İngilizce Deyimler ve İfadeler 121

What’s the catch?

= say this when something sounds too good to be true
    There is a trick in it
    used this when you suspect that there is a hidden problem
    In this perfect picture, what is really wrong that I don't see?

= bir bityeniği/numara var ama ne, çıkar arkasından mutlaka bir şey
    bir şeyi kaçırıyorum/z ama ne, bir sorun/aldatmaca var ama ne
    peki bundan onun avantajı/kazancı/senin avantajın ne?

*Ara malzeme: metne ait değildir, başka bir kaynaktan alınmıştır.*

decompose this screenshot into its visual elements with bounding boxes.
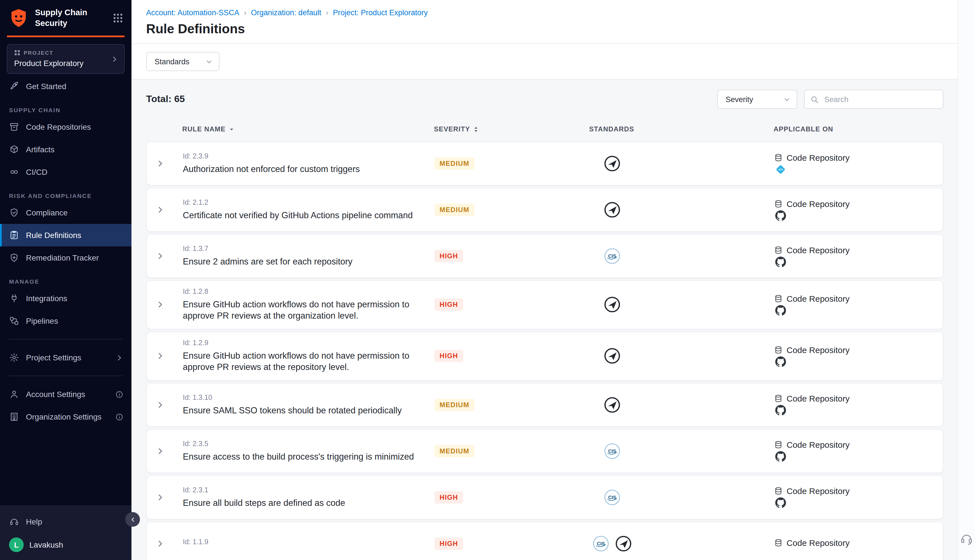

* A: Dan is going to sell me his car for just 500$.
  (Dan bana arabasını topu topu/sadece 500 dolara satacak/satıyor.)
  B: Hımmm, what's the catch?
  (Hımmm, bu işte var bir bityeniği ama ne?)
  (O araba 500 dolardan fazla eder, o fiyata veriyorsa, arabanın bir sorunu/problemi olmalı.)

* A: I just found out about a great opportunity – I can work from home only 5 hours a week and I’ll earn at least $2000 a month, guaranteed!
  (Çok büyük bir fırsat yakaladım/elime geçti. Haftada evden sadece beş saat çalışıp ayda en az iki bin dolar kazanacağım, garanti hem de.)
  B: : Hmm… what’s the catch?
  (Hımm/Allah Allah, bu işte bir bit yeniği var ama ne?)
  (O kadar çalışmaya o kadar ücret verilmez, var bu işte bir iş.)

* Sounds too good to be true. What's the catch?
  (Doğru olamayacak kadar iyi/kusursuz. Bir sorun/aldatmaca var ama ne?)

* This looks like a good deal. What's the catch?
  (İyi bir anlaşma gibi görünüyor/Görünüşte iyi bir anlaşmaya benziyor. Bir şeyi kaçırıyorum/göremiyorum ama ne?)

* OK, I've seen all the benefits, but what's the catch?
  (Tamam/pekala, tüm avantajlarını anladım, fakat bir dezevantaj var ama ne?)

* The store is selling clothes in a good price, but what's the catch?
  (Mağazada kıyafetler çok iyi/düşük fiyata satılıyor, ama bundan mağazanın kazancı/avantajı ne?)
  (Mağazanın bir kazancı olmasa kıyafetleri o fiyata vermez, var bu işte bir bityeniği.)

* The restaurant is offering free lunch, but what's the catch?
  (Restoran bedava yemek veriyor, peki ama bundan onun avantajı/kazancı ne?)

* A: Hey man, my boss got us two free tickets to see the Lakers game.
  (Hey adamım/dostum, patronum Lakers maçını izlememiz için bize iki adet serbest giriş kartı hediye etti/aldı/verdi.)
  B: What's the catch?
  (Öyle bedavaya bilet vermez o, bakalım ne çıkacak bunun arkasından.)